---------- DATA SECTION

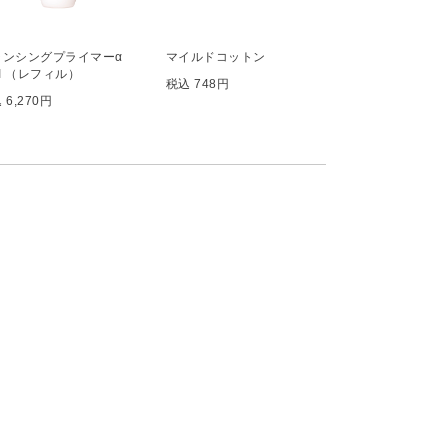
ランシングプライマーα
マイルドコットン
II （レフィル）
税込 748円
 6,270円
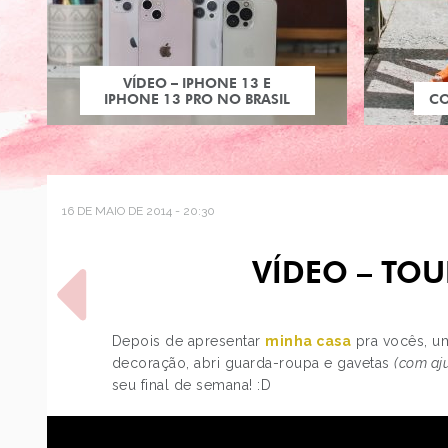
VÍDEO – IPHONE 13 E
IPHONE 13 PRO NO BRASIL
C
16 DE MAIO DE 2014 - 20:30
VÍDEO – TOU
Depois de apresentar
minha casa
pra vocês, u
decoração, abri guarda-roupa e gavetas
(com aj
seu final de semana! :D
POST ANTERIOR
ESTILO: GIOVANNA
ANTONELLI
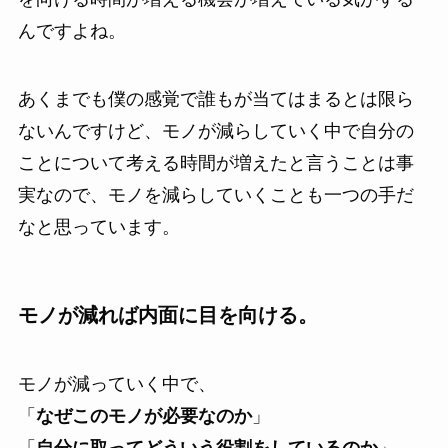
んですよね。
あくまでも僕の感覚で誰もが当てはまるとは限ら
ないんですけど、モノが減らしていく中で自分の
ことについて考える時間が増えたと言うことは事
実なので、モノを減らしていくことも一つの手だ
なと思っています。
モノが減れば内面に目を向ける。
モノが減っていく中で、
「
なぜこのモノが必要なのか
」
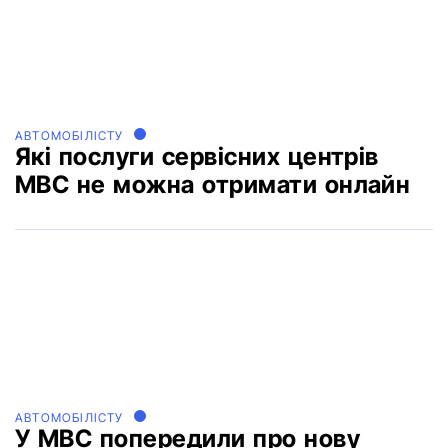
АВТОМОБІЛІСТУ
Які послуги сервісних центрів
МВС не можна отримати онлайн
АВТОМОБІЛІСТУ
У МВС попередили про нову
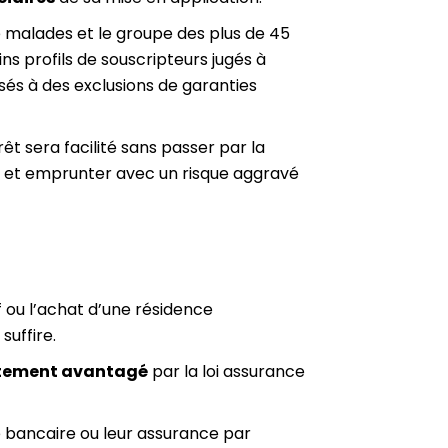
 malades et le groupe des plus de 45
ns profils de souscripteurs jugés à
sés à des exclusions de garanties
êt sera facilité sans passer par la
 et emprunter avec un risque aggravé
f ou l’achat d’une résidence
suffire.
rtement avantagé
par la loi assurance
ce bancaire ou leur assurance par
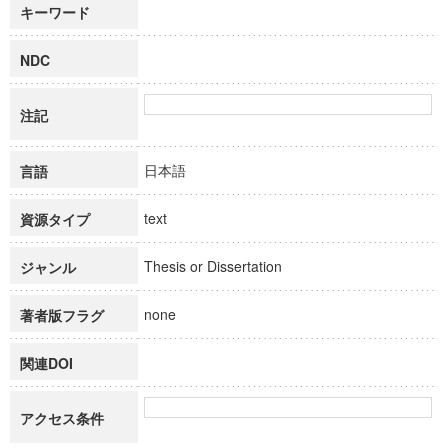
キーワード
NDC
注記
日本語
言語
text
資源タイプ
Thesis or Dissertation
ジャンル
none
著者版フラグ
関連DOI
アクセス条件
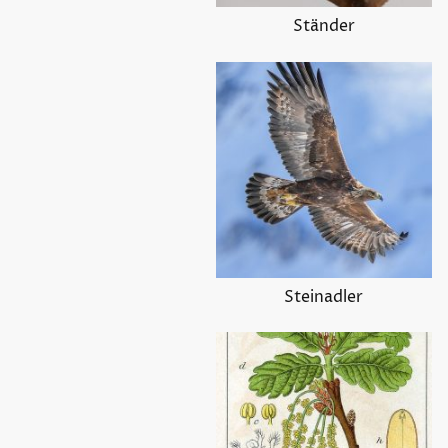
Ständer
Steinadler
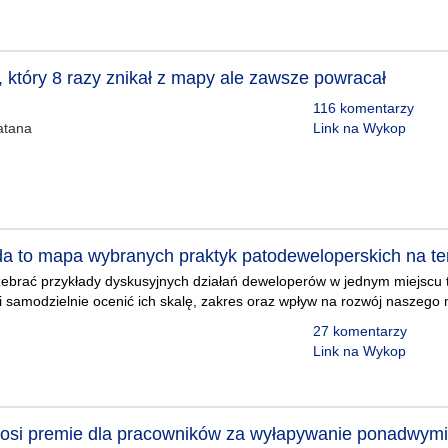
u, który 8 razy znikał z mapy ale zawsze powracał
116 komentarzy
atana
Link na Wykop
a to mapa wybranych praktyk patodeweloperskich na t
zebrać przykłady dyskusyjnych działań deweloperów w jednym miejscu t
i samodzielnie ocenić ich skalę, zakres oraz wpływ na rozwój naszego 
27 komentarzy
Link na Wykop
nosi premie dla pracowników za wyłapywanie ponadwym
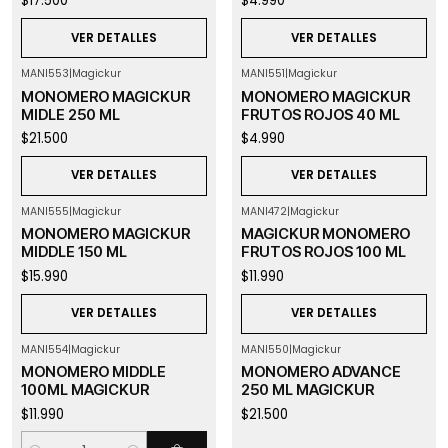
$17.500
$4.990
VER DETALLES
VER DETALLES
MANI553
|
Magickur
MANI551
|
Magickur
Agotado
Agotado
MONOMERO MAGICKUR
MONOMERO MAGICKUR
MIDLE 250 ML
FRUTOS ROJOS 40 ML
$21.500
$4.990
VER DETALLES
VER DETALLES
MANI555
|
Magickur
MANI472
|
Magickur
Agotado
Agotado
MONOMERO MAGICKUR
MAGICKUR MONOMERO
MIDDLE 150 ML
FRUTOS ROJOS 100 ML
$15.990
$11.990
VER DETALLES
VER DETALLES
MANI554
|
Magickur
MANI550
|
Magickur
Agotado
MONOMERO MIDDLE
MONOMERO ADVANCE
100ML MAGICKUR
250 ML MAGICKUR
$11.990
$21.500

--------------------

Exactly as they stand, retype all the entries, but omit the pictures.

ランシングプライマーα
マイルドコットン
II （レフィル）
税込 748円
 6,270円
VÍDEO – IPHONE 13 E
IPHONE 13 PRO NO BRASIL
C
16 DE MAIO DE 2014 - 20:30
VÍDEO – TOU
Depois de apresentar
minha casa
pra vocês, u
decoração, abri guarda-roupa e gavetas
(com aj
seu final de semana! :D
POST ANTERIOR
ESTILO: GIOVANNA
ANTONELLI
んですよね。
あくまでも僕の感覚で誰もが当てはまるとは限ら
ないんですけど、モノが減らしていく中で自分の
ことについて考える時間が増えたと言うことは事
実なので、モノを減らしていくことも一つの手だ
なと思っています。
モノが減れば内面に目を向ける。
モノが減っていく中で、
「
なぜこのモノが必要なのか
」
АВТОМОБІЛІСТУ
Які послуги сервісних центрів
МВС не можна отримати онлайн
АВТОМОБІЛІСТУ
У МВС попередили про нову
 malades et le groupe des plus de 45
ns profils de souscripteurs jugés à
sés à des exclusions de garanties
êt sera facilité sans passer par la
 et emprunter avec un risque aggravé
f ou l’achat d’une résidence
suffire.
rtement avantagé
par la loi assurance
ce bancaire ou leur assurance par
キーワード
NDC
注記
日本語
言語
text
資源タイプ
Thesis or Dissertation
ジャンル
none
著者版フラグ
関連DOI
アクセス条件
Ständer
Steinadler
u, który 8 razy znikał z mapy ale zawsze powracał
116 komentarzy
atana
Link na Wykop
a to mapa wybranych praktyk patodeweloperskich na t
zebrać przykłady dyskusyjnych działań deweloperów w jednym miejscu t
i samodzielnie ocenić ich skalę, zakres oraz wpływ na rozwój naszego 
27 komentarzy
Link na Wykop
nosi premie dla pracowników za wyłapywanie ponadwym
$17.500
$4.990
VER DETALLES
VER DETALLES
MANI553
|
Magickur
MANI551
|
Magickur
Agotado
Agotado
MONOMERO MAGICKUR
MONOMERO MAGICKUR
MIDLE 250 ML
FRUTOS ROJOS 40 ML
$21.500
$4.990
VER DETALLES
VER DETALLES
MANI555
|
Magickur
MANI472
|
Magickur
Agotado
Agotado
MONOMERO MAGICKUR
MAGICKUR MONOMERO
MIDDLE 150 ML
FRUTOS ROJOS 100 ML
$15.990
$11.990
VER DETALLES
VER DETALLES
MANI554
|
Magickur
MANI550
|
Magickur
Agotado
MONOMERO MIDDLE
MONOMERO ADVANCE
100ML MAGICKUR
250 ML MAGICKUR
$11.990
$21.500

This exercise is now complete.